MacやiPhoneに搭載されたヒラギノ明朝を作った際にも修整指示を担当されたそうで、鳥海さんと同じく京都精華大学の教授を務められ、書家としての活動の他に書や文字に関する研究を行っています。
現代日本で使われる文字のルーツは、中国古代にまでさかのぼります。
亀甲や骨に刻まれた甲骨文字や、殷周時代の金属器に鋳込まれた金文から、漢字の歴史がはじまったのです。
いかにも象形文字らしいかわいさを残す文字のデザインから、日本と中国でそれぞれ発展していった書の歴史、はては自動車のナンバープレート、漫画の描き文字にいたるまで、さまざまな視点で文字をとらえ直していきます。
たとえば、フォントの分類のひとつに、かつて大銀行や官公庁の看板に多く使われていた隷書体というものがあります。
いまでも、新聞の題字(タイトル)や紙幣に使われ、なんとなく威厳がありそう、という雰囲気をかもし出すフォントです。
歴史的には、実印に使われる篆書体が生まれたのち、漢の時代に完成し、毛筆の特性である筆触の存在感が強くあらわされています。
一般的に毛筆と認識される楷書体・行書体・草書体の先祖としての威光が、今にいたるまで隷書体のイメージにつながっているのかもしれません。

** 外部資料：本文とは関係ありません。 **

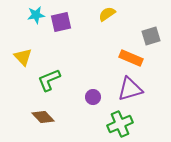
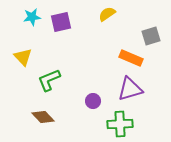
cyan star: moved 4 px left, 2 px down
purple circle: moved 4 px down
green cross: rotated 20 degrees clockwise
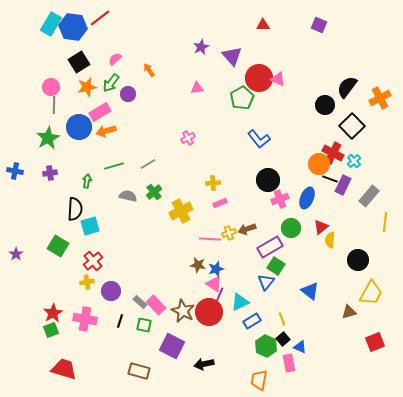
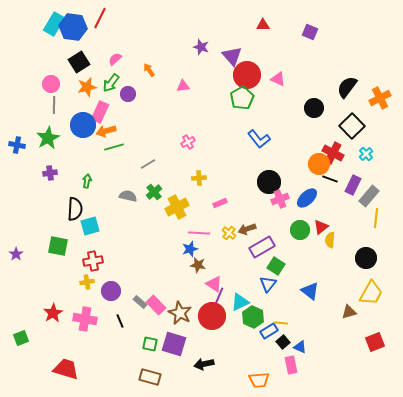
red line at (100, 18): rotated 25 degrees counterclockwise
cyan rectangle at (51, 24): moved 3 px right
purple square at (319, 25): moved 9 px left, 7 px down
purple star at (201, 47): rotated 28 degrees counterclockwise
red circle at (259, 78): moved 12 px left, 3 px up
pink circle at (51, 87): moved 3 px up
pink triangle at (197, 88): moved 14 px left, 2 px up
black circle at (325, 105): moved 11 px left, 3 px down
pink rectangle at (100, 112): rotated 35 degrees counterclockwise
blue circle at (79, 127): moved 4 px right, 2 px up
pink cross at (188, 138): moved 4 px down
cyan cross at (354, 161): moved 12 px right, 7 px up
green line at (114, 166): moved 19 px up
blue cross at (15, 171): moved 2 px right, 26 px up
black circle at (268, 180): moved 1 px right, 2 px down
yellow cross at (213, 183): moved 14 px left, 5 px up
purple rectangle at (343, 185): moved 10 px right
blue ellipse at (307, 198): rotated 25 degrees clockwise
yellow cross at (181, 211): moved 4 px left, 4 px up
yellow line at (385, 222): moved 9 px left, 4 px up
green circle at (291, 228): moved 9 px right, 2 px down
yellow cross at (229, 233): rotated 32 degrees counterclockwise
pink line at (210, 239): moved 11 px left, 6 px up
green square at (58, 246): rotated 20 degrees counterclockwise
purple rectangle at (270, 247): moved 8 px left
black circle at (358, 260): moved 8 px right, 2 px up
red cross at (93, 261): rotated 30 degrees clockwise
blue star at (216, 269): moved 26 px left, 20 px up
blue triangle at (266, 282): moved 2 px right, 2 px down
brown star at (183, 311): moved 3 px left, 2 px down
red circle at (209, 312): moved 3 px right, 4 px down
yellow line at (282, 319): moved 1 px left, 4 px down; rotated 64 degrees counterclockwise
black line at (120, 321): rotated 40 degrees counterclockwise
blue rectangle at (252, 321): moved 17 px right, 10 px down
green square at (144, 325): moved 6 px right, 19 px down
green square at (51, 330): moved 30 px left, 8 px down
black square at (283, 339): moved 3 px down
purple square at (172, 346): moved 2 px right, 2 px up; rotated 10 degrees counterclockwise
green hexagon at (266, 346): moved 13 px left, 29 px up
pink rectangle at (289, 363): moved 2 px right, 2 px down
red trapezoid at (64, 369): moved 2 px right
brown rectangle at (139, 371): moved 11 px right, 6 px down
orange trapezoid at (259, 380): rotated 105 degrees counterclockwise
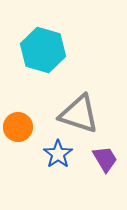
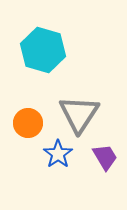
gray triangle: rotated 45 degrees clockwise
orange circle: moved 10 px right, 4 px up
purple trapezoid: moved 2 px up
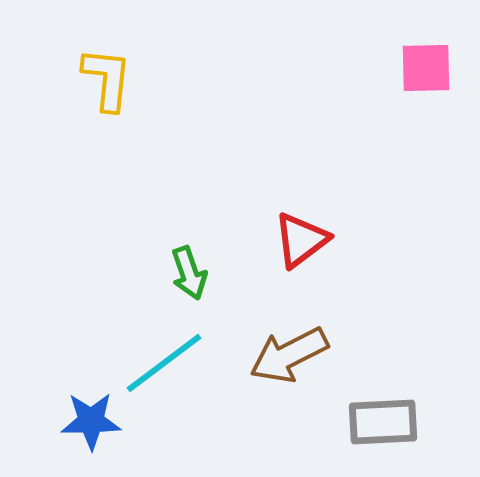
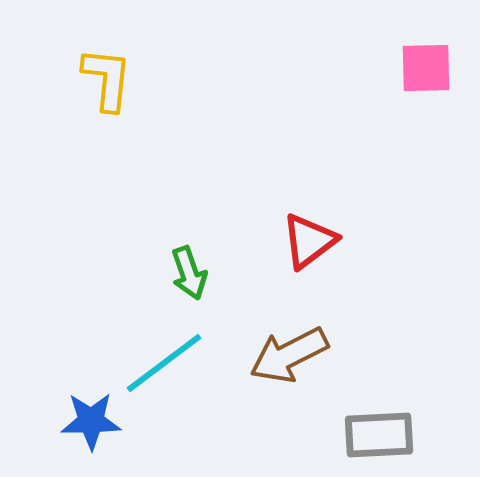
red triangle: moved 8 px right, 1 px down
gray rectangle: moved 4 px left, 13 px down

この本の中で、石川さんは「書は言葉=文字に同伴する美術である」として、書がもつ、ほかの美術との差異を明らかにします。
絵画であったり、ピアノであったり、ほかの芸術であれば、まったくの初心者の状態から一歩一歩階段をのぼっていく必要があります。
ところが、現代日本で生きている人であれば、鉛筆やペンであろうと、長年文字を書く機会があり、書についてまったくの初心者ではない、といいます。
本書は平成5年に出版されたもので、それから四半世紀の時が経ち、紙などに直接文字を書く機会が減っている人が多いこともたしかでしょう。
それでも、街中で、わたしたちは多くの文字に触れ、多くの文字を指先から打ち出し続けています。
それがフォントの形であっても、それが生まれるまでの歴史、きざまれた文化を知ることは、けっして無駄なことではありません。
それによって、より深く、文字を味わうことができるのです。